What to work on -
Set out exactly every line of the entries below, starting at the line that holds "Мисо суп, 350г (174, 1574)" and stopping after the line that holds "Для бизнеса (346, 5)".

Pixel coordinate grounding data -
=-=-=-=-=

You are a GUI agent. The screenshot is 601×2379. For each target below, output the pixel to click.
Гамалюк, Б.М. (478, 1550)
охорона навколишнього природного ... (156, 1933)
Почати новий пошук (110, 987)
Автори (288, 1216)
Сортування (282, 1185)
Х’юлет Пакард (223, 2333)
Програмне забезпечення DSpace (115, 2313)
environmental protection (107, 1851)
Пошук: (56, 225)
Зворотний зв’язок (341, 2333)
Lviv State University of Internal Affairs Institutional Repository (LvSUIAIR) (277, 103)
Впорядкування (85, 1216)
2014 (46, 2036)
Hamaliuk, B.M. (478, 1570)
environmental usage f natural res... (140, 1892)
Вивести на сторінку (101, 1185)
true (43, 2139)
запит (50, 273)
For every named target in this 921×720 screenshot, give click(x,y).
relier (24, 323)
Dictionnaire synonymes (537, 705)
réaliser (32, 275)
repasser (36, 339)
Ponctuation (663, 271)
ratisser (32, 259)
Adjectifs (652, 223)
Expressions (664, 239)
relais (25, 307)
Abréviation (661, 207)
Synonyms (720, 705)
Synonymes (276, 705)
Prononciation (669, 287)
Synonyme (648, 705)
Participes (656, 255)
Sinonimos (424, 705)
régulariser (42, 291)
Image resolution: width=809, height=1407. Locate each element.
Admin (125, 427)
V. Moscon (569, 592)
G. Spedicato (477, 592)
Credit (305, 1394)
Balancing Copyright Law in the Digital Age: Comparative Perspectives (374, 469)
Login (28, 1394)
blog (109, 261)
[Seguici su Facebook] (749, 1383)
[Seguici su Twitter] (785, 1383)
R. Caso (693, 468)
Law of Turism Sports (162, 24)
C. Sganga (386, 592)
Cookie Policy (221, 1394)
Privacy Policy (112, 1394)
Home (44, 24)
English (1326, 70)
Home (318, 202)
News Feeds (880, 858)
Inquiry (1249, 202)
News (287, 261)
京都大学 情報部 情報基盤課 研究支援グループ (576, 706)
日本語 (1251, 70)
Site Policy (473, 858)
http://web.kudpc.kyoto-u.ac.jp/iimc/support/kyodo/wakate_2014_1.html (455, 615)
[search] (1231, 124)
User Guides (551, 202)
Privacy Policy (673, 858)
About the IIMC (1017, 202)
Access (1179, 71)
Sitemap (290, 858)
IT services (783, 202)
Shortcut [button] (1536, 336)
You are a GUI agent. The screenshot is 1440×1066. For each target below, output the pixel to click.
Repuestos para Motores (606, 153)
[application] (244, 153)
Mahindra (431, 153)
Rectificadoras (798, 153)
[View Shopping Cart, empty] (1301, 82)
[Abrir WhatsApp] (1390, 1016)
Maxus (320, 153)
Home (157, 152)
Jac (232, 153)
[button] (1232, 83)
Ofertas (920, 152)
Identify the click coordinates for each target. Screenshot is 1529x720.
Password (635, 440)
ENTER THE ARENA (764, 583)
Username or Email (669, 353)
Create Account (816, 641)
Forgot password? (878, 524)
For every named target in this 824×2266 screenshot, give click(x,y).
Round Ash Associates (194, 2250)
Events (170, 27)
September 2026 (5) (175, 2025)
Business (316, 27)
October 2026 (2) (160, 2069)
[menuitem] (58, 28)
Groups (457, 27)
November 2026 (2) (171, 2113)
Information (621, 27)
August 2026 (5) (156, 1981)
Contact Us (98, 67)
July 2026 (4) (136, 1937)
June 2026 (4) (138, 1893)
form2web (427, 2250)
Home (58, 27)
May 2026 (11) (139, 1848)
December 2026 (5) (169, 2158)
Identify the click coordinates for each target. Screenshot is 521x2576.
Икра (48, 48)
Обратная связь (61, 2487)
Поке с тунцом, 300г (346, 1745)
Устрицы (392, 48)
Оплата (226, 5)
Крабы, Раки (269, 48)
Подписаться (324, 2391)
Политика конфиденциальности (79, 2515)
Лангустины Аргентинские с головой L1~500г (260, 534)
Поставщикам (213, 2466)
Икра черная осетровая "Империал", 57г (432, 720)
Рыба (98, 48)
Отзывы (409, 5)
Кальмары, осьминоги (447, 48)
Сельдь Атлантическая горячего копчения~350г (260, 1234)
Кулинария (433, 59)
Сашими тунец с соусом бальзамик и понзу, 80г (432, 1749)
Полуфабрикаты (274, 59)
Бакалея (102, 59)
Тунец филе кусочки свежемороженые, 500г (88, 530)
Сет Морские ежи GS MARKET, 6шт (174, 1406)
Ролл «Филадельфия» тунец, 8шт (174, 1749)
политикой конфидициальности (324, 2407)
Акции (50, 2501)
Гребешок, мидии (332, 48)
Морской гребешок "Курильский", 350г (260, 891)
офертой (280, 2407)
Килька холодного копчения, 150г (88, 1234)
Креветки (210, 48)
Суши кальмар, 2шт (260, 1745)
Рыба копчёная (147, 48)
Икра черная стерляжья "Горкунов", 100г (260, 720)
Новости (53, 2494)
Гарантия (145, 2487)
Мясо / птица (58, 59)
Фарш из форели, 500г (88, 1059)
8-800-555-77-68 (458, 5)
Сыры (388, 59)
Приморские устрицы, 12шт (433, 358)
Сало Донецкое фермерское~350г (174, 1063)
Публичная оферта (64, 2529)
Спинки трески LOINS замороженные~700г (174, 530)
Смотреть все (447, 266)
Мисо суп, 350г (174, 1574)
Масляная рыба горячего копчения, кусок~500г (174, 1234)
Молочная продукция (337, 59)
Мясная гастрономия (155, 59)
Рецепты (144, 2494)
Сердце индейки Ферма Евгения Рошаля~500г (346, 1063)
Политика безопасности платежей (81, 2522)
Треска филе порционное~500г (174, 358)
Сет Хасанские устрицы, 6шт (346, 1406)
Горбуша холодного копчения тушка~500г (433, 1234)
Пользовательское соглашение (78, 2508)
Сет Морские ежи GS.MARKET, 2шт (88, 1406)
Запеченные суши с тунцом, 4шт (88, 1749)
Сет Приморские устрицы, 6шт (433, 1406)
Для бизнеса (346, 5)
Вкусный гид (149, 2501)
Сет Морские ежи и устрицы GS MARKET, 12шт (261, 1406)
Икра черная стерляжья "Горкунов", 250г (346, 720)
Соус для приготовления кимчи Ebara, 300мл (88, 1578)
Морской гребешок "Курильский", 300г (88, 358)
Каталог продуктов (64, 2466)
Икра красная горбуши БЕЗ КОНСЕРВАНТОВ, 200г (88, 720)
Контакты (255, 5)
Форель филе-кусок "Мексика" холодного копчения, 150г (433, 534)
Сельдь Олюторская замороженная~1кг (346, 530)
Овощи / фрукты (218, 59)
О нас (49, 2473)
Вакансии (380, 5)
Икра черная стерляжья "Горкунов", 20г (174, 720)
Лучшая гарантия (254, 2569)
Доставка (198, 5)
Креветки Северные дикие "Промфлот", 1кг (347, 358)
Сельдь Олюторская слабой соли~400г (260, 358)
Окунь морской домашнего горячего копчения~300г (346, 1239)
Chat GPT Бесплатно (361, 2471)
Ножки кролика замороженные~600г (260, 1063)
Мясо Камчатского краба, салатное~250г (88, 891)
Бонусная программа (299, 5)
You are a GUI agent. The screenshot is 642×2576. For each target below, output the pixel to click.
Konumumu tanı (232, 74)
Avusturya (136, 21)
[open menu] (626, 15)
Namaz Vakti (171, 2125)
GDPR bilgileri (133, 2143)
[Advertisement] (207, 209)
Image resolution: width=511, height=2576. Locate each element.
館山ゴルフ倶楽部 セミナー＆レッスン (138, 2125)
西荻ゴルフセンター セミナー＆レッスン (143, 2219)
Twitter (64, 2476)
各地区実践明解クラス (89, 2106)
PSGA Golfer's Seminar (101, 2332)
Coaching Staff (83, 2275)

=-=-=-=-=

Exercise result -
Мисо суп, 350г (174, 1574)
Масляная рыба горячего копчения, кусок~500г (174, 1234)
Молочная продукция (337, 59)
Мясная гастрономия (155, 59)
Рецепты (144, 2494)
Сердце индейки Ферма Евгения Рошаля~500г (346, 1063)
Политика безопасности платежей (81, 2522)
Треска филе порционное~500г (174, 358)
Сет Хасанские устрицы, 6шт (346, 1406)
Горбуша холодного копчения тушка~500г (433, 1234)
Пользовательское соглашение (78, 2508)
Сет Морские ежи GS.MARKET, 2шт (88, 1406)
Запеченные суши с тунцом, 4шт (88, 1749)
Сет Приморские устрицы, 6шт (433, 1406)
Для бизнеса (346, 5)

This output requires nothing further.